Keywords: Management control systems, Sustainability reporting, Literature review

Martin, S./Grüb-Martin, B.: Intensive WOM-behavior in the healthcare sector – the case of an Austrian hospital’s Facebook site

Abstract
Patients frequently use Facebook for health-related reasons, like seeking of information or the recommendation of practitioners or hospitals. In this way, Facebook provides a powerful communication platform for electronic word-of-mouth (eWOM). Hospitals increasingly use Facebook to positively influence the perception of their brand reputation and performance. The present explorative study provides detailed information regarding eWOM behavior of persons on the Facebook page of an Upper Austrian hospital. Data of the hospital’s Facebook page was gathered and analyzed with NodeXL. By using a text analysis, we categorized the hospitals’ posts. Reactions towards the different types of postings were analyzed by counting emojis, the number of shares and comments. Within the study, there was an in-depth evaluation of communication data (313 posts of the hospital, more than 14,000 eWom actions by 3327 women, men and organizations). The study shows how heterogeneous users are in their eWOM behavior and that a variety of topics on the Facebook page stimulates electronic recommendations. One major finding of the study is that a significant part of
the eWOM is done by only a few users. According to this, a so-called Intensive WOM Behavior (IWB) can be identified. Users of the IWB-group behave heterogeneously. Most react either with an emoji, a comment or a share. Only a few IWB-users respond with a combination of these eWOM-reactions. By providing first insights into the existence of IWB-users as well as their eWOM-behavior, this study offers new insights to eWOM in Facebook.

 

Keywords: Word-of-mouth, eWOM, recommendation, Healthcare, Hospital, Social media, Facebook

Frei J., Lubinger M., Greiling D.: Assessing Universities’ Global Reporting Initiative G4 Sustainability Reports in Concurrence with Stakeholder Inclusiveness

Abstract: The book chapter provides an empirical insight about stakeholder engagement (SE)-processes of universities’ Sustainability Reports (SRs) and analyses to what extent universities comply with the Global Reporting Initiative (GRI) G4-Guidelines for evaluating whether the information disclosure in the SRs is a comprehensive or superficial one.

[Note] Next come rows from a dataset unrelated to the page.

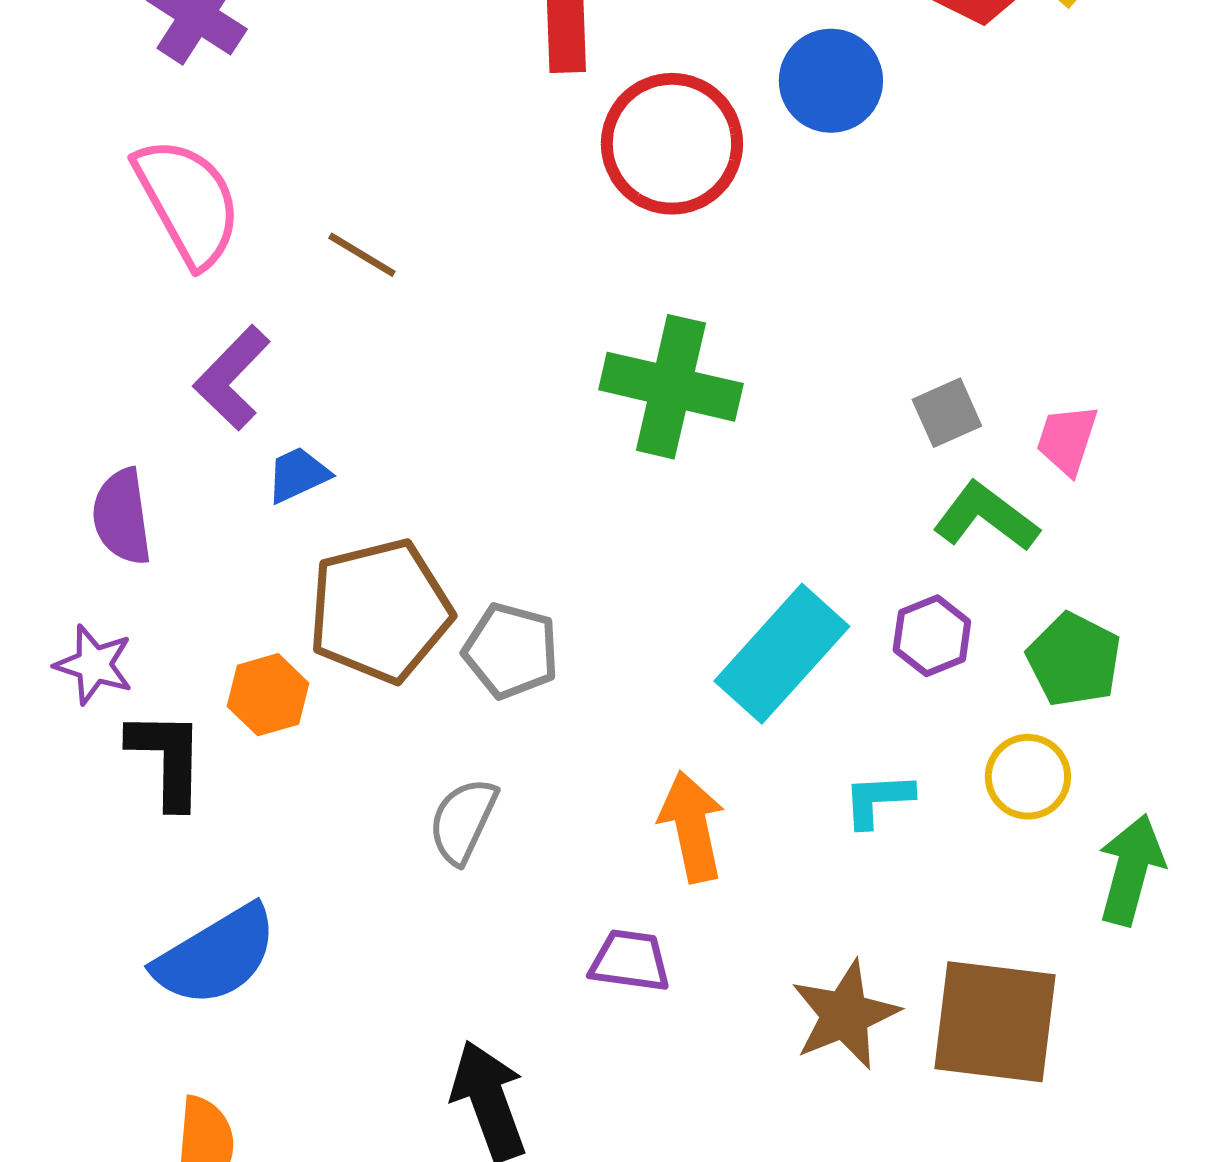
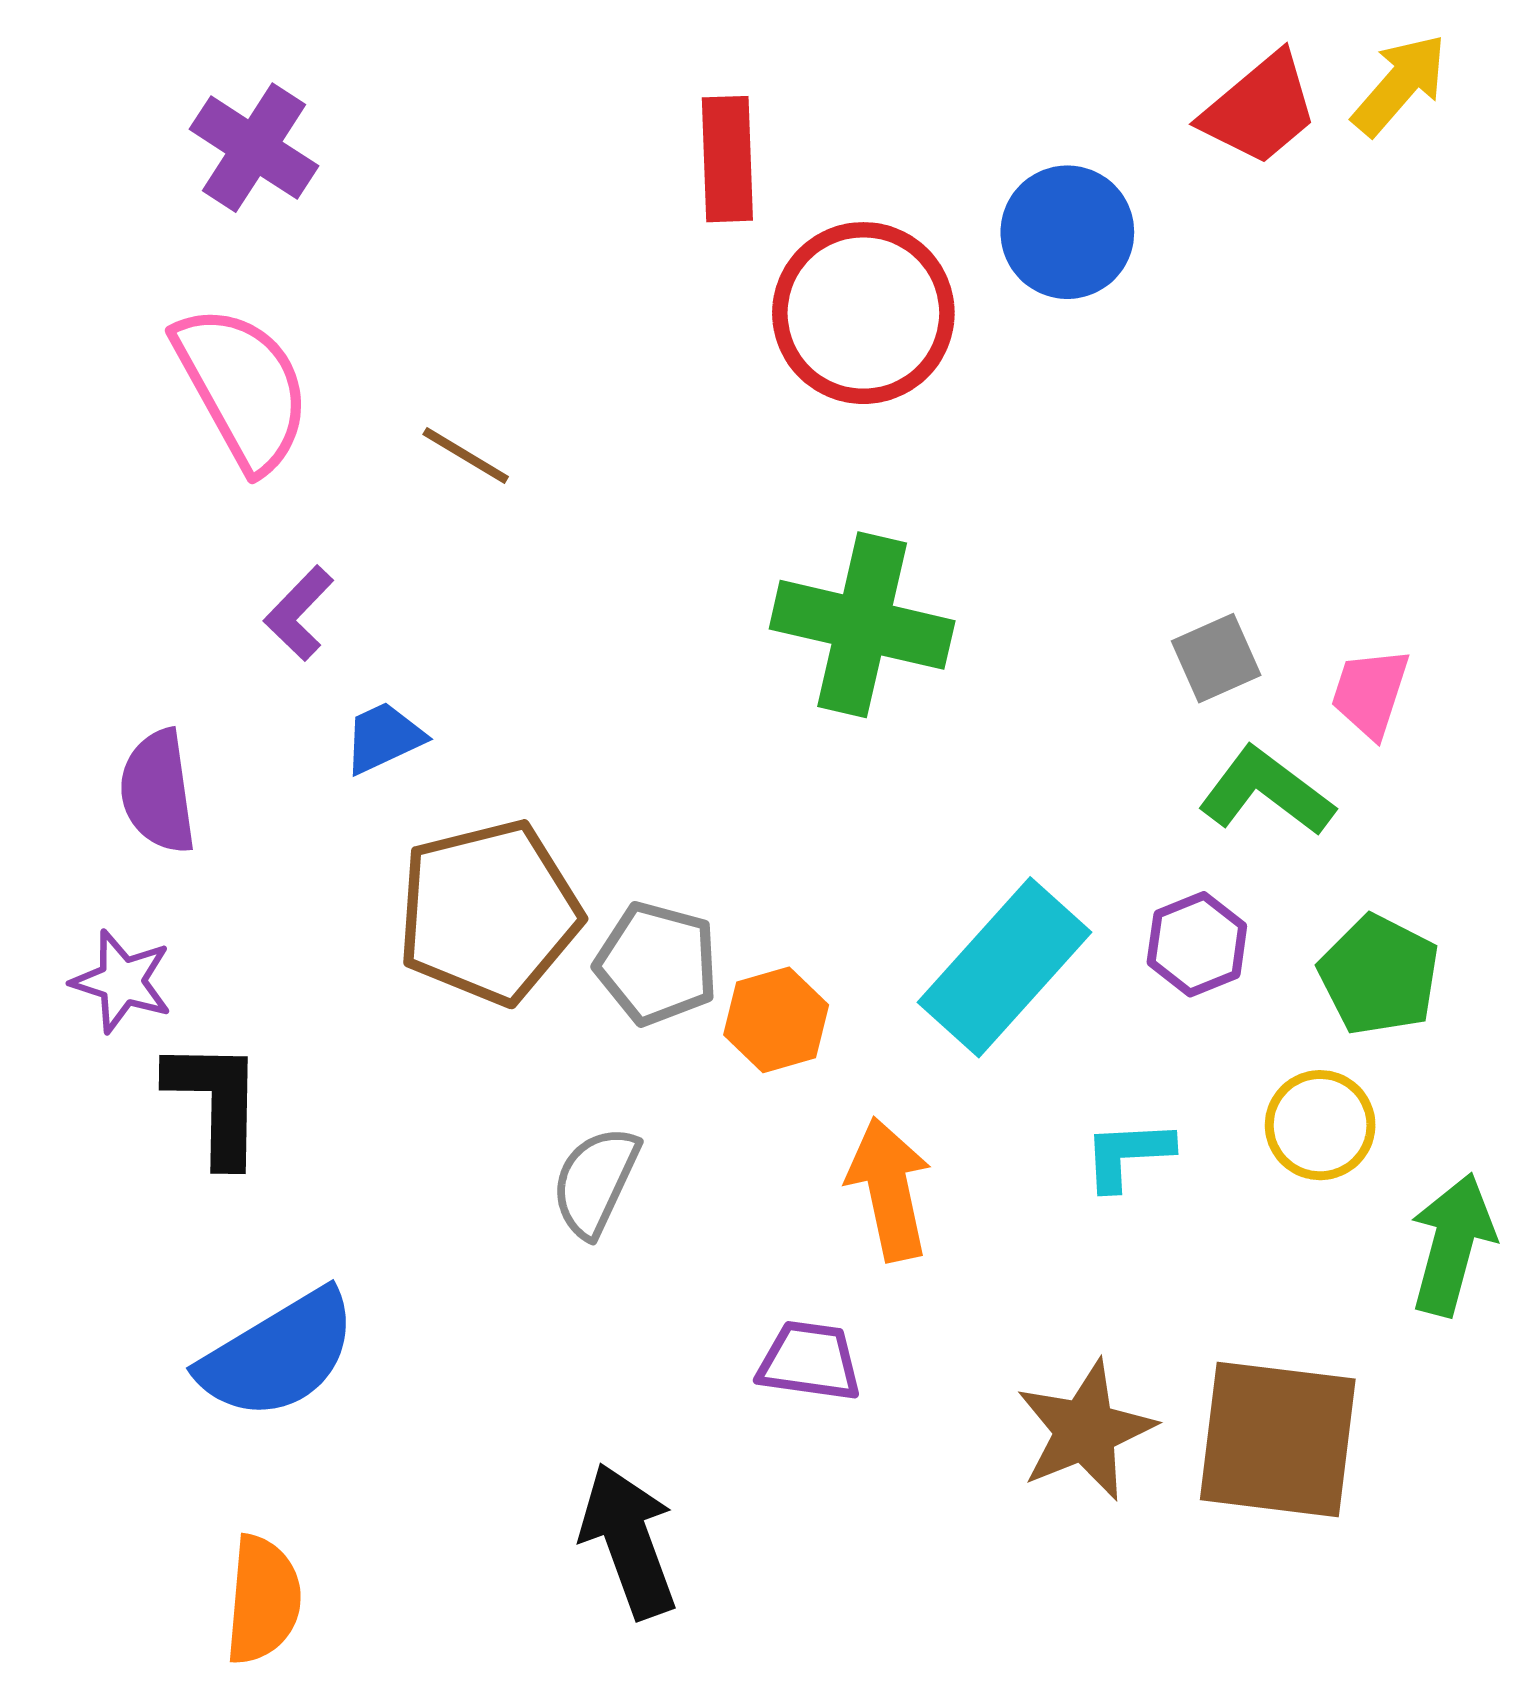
purple L-shape: (232, 378) -> (299, 613), size x0.7
orange hexagon: (268, 695) -> (776, 1020), moved

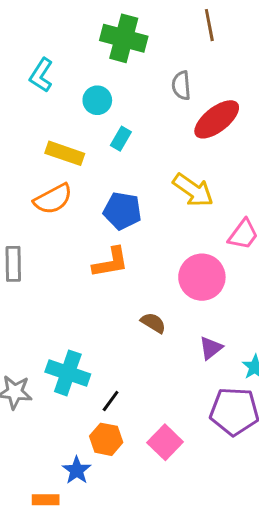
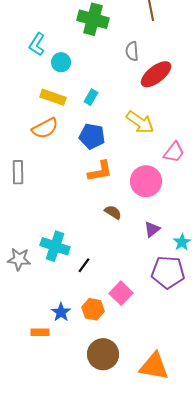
cyan circle: (97, 100) -> (61, 62), moved
cyan rectangle: (121, 139) -> (91, 97), moved
orange L-shape: (111, 262) -> (100, 171), moved
orange hexagon: (106, 439) -> (93, 309), moved

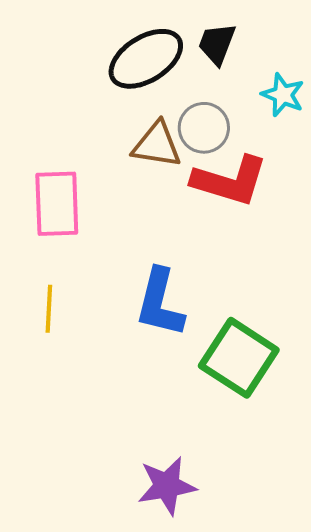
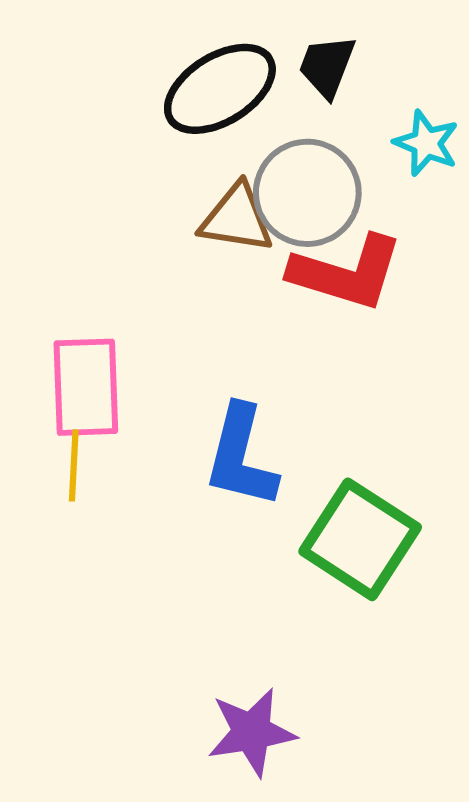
gray circle: (204, 128) -> (307, 193), size x1.4
pink rectangle: (57, 204) -> (86, 387), moved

After introducing strategic stakeholder theory and neo-institutionalism for identifying arguments for and against a comprehensive stakeholder accountability in universities’ SRs, the results of a systematic literature review on the state of the art of sustainability reporting practices in the university sector and on SE-processes in the context of sustainability reporting are presented.

The empirical findings are based on the 33 recent G4-SRs worldwide uploaded in the GRI database. The results of our study show that universities clearly document who are their main stakeholders. They also document quite clearly which are their main communication topics of their SE. The importance of these main communication topics is not mirrored in the GRI coverage rates.

Therefore, the findings can be interpreted as a clear sign that SRs of universities are far away from a comprehensive stakeholder accountability. Theory-wise, the reporting behavior is more in line with the expectations of neo-institutionalism than strategic stakeholder theory.